Hablas con amigos y vecinos, con parientes y afines. En todos ellos se aprecia malestar. No hay seguridad en lo que ves, en lo que sientes, en lo que percibes. Los demás andan igualmente confundidos.
Tal enredo se aprecia también en los medios de comunicación, en la opinión pública, en las redes sociales y en las conversaciones distantes.
No me refiero a la polarización política o a lo que, en otra temporada, se llamó crispación, ese enconamiento detestable. Lo que nos ocurre sobrepasa el estrecho círculo del ruedo español.
Hablo de un malestar más general e inespecífico, una desazón o perturbación que nos tiene a todos trastornados y prácticamente enmudecidos: al menos a quienes somos más morigerados.
Padecemos una quiebra que nos hace callar. Lo pongo en plural, pero podría ponerlo estrictamente en singular. Enmudezco. No sé qué decir y sentir. Y cuando hablo procuro informarme y leer, leer, leer. Y callar, ya digo.
Se trata de una crisis que, insisto, nos hace leer más (hablo por mí), una crisis que nos hace informarnos para explicarnos lo que pasa y lo que nos pasa.
Y ahí se produce y se padece el aturdimiento.
¿Por qué razón? Pues porque aquello que ocurre… sucede en el mundo material, ahí afuera, tan indescifrable. Y ocurre en los nodos del mundo virtual, en esas redes a las que estamos atados.
Cuando lo que sucede… sucede, difícilmente sabemos catalogarlo, aunque prestemos vigilancia. Entonces no sabemos si es desorden digital o un caos de la realidad.
Por eso, yo —al menos— leo para salir de mi paletismo… Y a la vez enmudezco cada vez más.
Muchos tenemos la impresión de que el mundo ha experimentado verdaderamente un trastorno, un trastorno del que no sabemos si podremos recuperarnos.
No me refiero a esos acontecimientos que muchos se apresuran a calificar de históricos. Menudean los encuentros futbolísticos del siglo, son frecuentes declaraciones lapidarias que, creemos, serán recordadas.
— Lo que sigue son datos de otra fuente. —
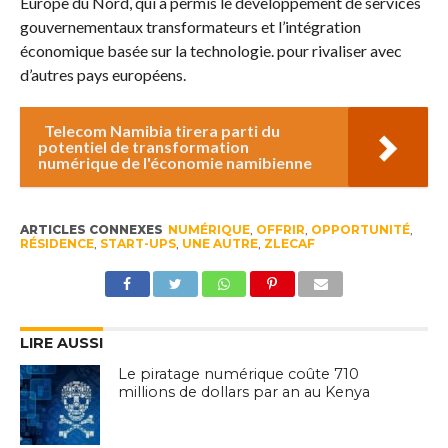
Europe du Nord, qui a permis le développement de services
gouvernementaux transformateurs et l’intégration
économique basée sur la technologie. pour rivaliser avec
d’autres pays européens.
Telecom Namibia tirera parti du
potentiel de transformation
numérique de l'économie namibienne
ARTICLES CONNEXES
NUMÉRIQUE
,
OFFRIR
,
OPPORTUNITÉ
,
RÉSIDENCE
,
START-UPS
,
UNE AUTRE
,
ZLECAF
LIRE AUSSI
Le piratage numérique coûte 710
millions de dollars par an au Kenya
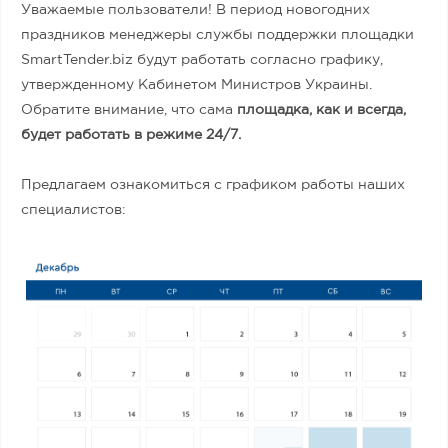
Уважаемые пользователи! В период новогодних
праздников менеджеры службы поддержки площадки
SmartTender.biz будут работать согласно графику,
утвержденному Кабинетом Министров Украины.
Обратите внимание, что сама
площадка, как и всегда,
будет работать в режиме 24/7.
Предлагаем ознакомиться с графиком работы наших
специалистов:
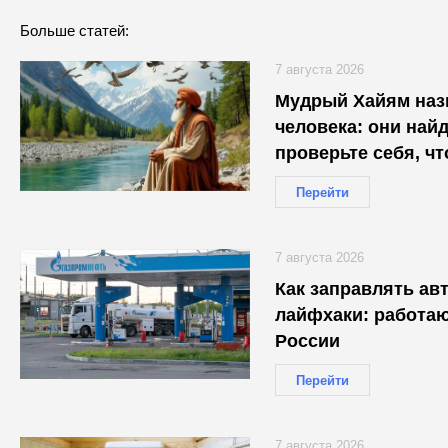
Больше статей:
7 августа 2026
Мудрый Хайям назв
человека: они найд
проверьте себя, ч
Перейти
7 августа 2026
Как заправлять авт
лайфхаки: работаю
России
Перейти
7 августа 2026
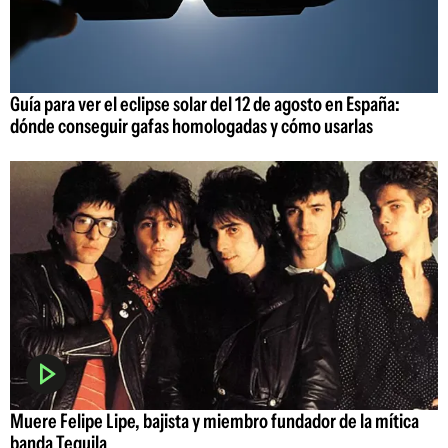
Guía para ver el eclipse solar del 12 de agosto en España:
dónde conseguir gafas homologadas y cómo usarlas
Muere Felipe Lipe, bajista y miembro fundador de la mítica
banda Tequila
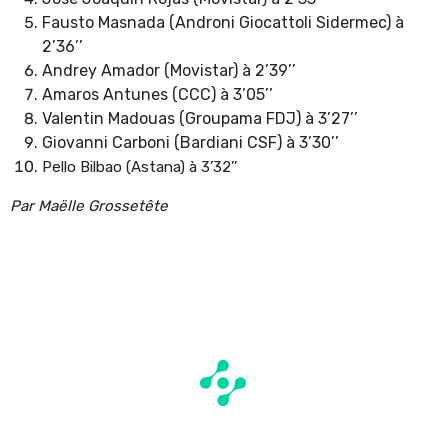
Fausto Masnada (Androni Giocattoli Sidermec) à
2’36’’
Andrey Amador (Movistar) à 2’39’’
Amaros Antunes (CCC) à 3’05’’
Valentin Madouas (Groupama FDJ) à 3’27’’
Giovanni Carboni (Bardiani CSF) à 3’30’’
Pello Bilbao (Astana) à 3’32’’
Par Maëlle Grossetête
Pero no. Lo de ahora va en serio. Y veo que la crisis es profundísima, tanto…, que los nacidos cincuenta o sesenta años atrás padecemos ya y padeceremos más una extrañeza reciente y creciente hasta que se nos emboten los sentidos o hasta que la Parca venga a visitarnos.
No me veo, al menos en mucho tiempo, viajando con despreocupación. No me veo besando, saludando y abrazando sin reparos a familiares, a amigos y a conocidos. No me veo caminando sin más, sin preocupaciones o sin precauciones.
Es una distopía menor, pero distopía.
El mundo real existe, sí, existe: vaya que sí. Aunque la filosofía del siglo XX pusiera en cuestión esta evidencia o presunta evidencia. No fueron pocos los escépticos que desconfiaban de la obviedad del mundo.
Pues no. Por todos los indicios y, por lo que parece, el mundo material está ahí (lo sientes cuando te hieres, te hieren o te mueres). Y lo que es peor es cada vez más indescifrable e inoperante.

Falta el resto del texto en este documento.